San Diego, CA, and Bellingham, WA (PRWEB) August 26, 2014
New research in nanoscience and optical engineering, visions for next-generation wearable technology, and inspiration for the International Year of Light 2015 among numerous highlights at this years brighter, busier SPIE Optics + Photonics in the San Diego, California, Convention Center.
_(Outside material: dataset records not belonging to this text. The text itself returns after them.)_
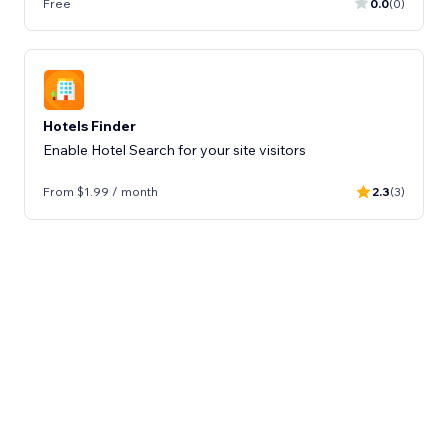
Free
0.0
(0)
Hotels Finder
Enable Hotel Search for your site visitors
From $1.99 / month
2.3
(3)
More than 4,400 international scientists, engineers, researchers, developers, and suppliers last week attended conferences, courses, an exhibition, and industry sessions sponsored by SPIE, the international society for optics and photonics.
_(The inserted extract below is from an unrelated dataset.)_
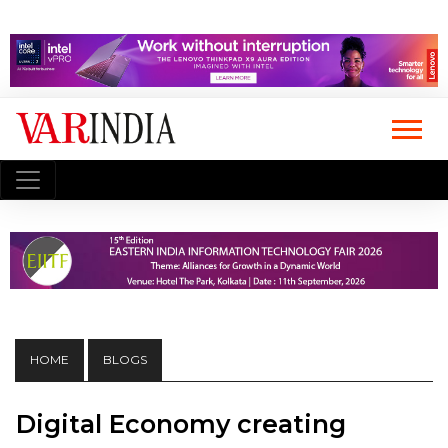
HOME
BLOGS
Digital Economy creating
Among the 3,100 technical presentations in four symposia were:
Hopes for using laser inertial confinement fusion to produce clean, practical nuclear energy from a pea-sized fuel pellet have improved sharply, according to Mike Dunne, director of laser fusion energy at the National Ignition Facility at Lawrence Livermore National Lab: “We have made truly spectacular advances in the last 12 months. We are now at a point where every time, more energy comes out than is absorbed by the fuel.”
Data from a proposed mission to determine the existence of an underground ocean on Jupiter’s moon Europa has the potential to confirm Europa’s ability to support life — a discovery that would change our view of who we are in the universe, said Robert Pappalardo, a senior research scientist at the Jet Propulsion Lab and Pre-Project Scientist for the Europa Clipper mission.
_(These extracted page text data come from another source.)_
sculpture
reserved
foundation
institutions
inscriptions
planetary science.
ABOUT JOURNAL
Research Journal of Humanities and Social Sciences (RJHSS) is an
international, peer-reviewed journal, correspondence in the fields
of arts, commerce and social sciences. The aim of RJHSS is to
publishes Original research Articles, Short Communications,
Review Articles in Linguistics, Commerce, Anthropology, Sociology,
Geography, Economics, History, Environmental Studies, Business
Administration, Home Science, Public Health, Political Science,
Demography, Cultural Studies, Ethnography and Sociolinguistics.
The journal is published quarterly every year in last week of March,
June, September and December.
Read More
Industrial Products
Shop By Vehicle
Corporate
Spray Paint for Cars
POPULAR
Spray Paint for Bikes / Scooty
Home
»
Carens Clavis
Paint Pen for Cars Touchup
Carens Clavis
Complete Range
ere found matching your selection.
The era of wearable technologies may see computing power become more mobile and versatile than many would have predicted, said Babak Parviz, one of the creators of Google Glass and now a vice president at Amazon. More compact, miniature, and personal devices could shorten the time needed to access information from the internet to just a few milliseconds, even bypassing the need for a browser. “You would just ask,” Parviz said.